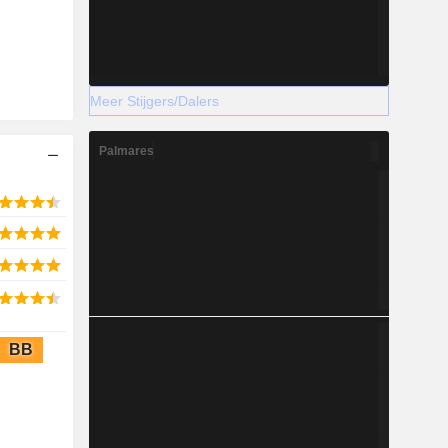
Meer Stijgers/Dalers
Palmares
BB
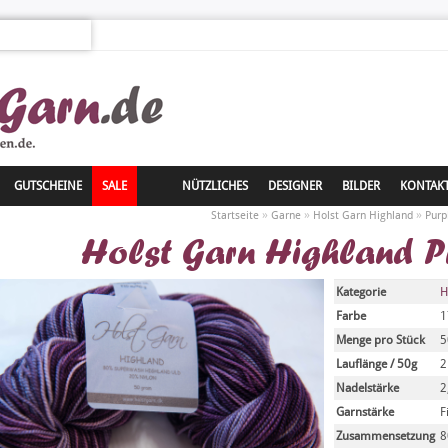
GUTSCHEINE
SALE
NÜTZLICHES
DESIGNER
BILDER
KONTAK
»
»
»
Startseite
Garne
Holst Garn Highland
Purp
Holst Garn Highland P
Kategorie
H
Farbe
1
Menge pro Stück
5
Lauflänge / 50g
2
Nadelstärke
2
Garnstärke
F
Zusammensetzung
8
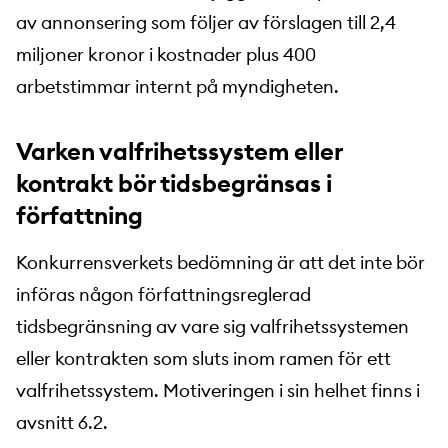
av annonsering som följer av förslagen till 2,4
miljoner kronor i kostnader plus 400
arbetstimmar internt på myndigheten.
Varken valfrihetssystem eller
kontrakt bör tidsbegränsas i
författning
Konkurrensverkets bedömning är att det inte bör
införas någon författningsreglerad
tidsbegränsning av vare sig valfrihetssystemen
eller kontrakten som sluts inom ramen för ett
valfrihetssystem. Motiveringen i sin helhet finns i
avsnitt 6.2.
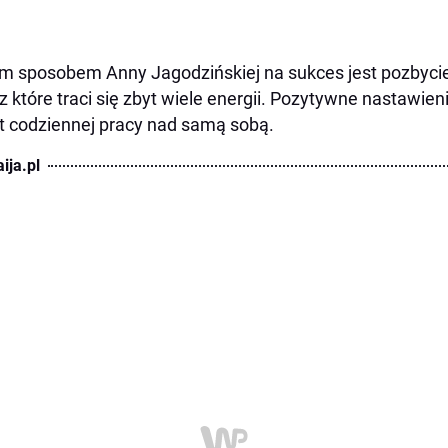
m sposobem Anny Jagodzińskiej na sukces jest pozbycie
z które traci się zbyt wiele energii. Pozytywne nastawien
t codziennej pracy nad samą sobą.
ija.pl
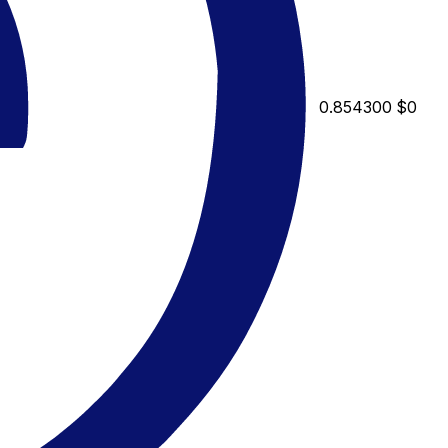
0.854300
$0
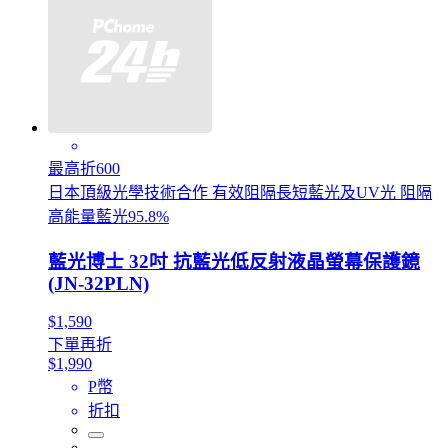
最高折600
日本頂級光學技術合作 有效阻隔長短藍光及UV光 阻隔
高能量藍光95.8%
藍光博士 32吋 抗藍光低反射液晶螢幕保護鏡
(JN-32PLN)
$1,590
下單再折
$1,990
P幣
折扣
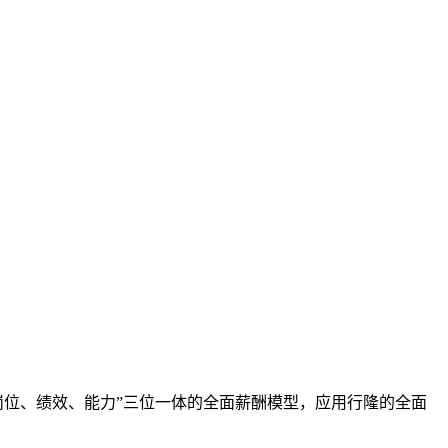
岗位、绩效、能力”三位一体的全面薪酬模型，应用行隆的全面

* * *

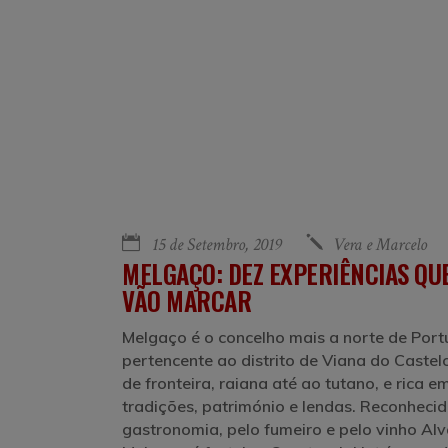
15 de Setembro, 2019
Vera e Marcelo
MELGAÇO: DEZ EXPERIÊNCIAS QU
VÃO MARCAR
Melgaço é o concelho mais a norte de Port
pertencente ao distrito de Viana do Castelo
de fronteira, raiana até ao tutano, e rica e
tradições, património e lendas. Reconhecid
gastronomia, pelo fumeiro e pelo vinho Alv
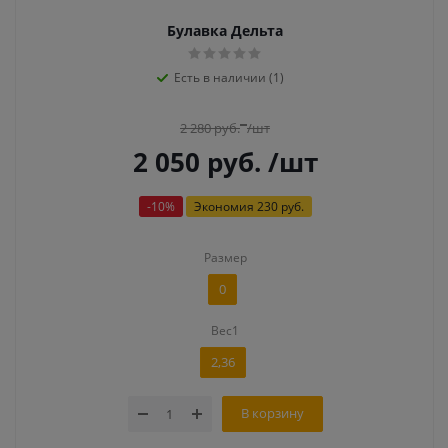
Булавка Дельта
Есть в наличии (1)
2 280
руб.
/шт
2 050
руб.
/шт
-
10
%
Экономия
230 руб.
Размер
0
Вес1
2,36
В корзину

*What is expected*: Copy each line in the data that holds the word "Holst".

*Response for this exercise*:
Holst Garn Highland
Holst Garn Highland P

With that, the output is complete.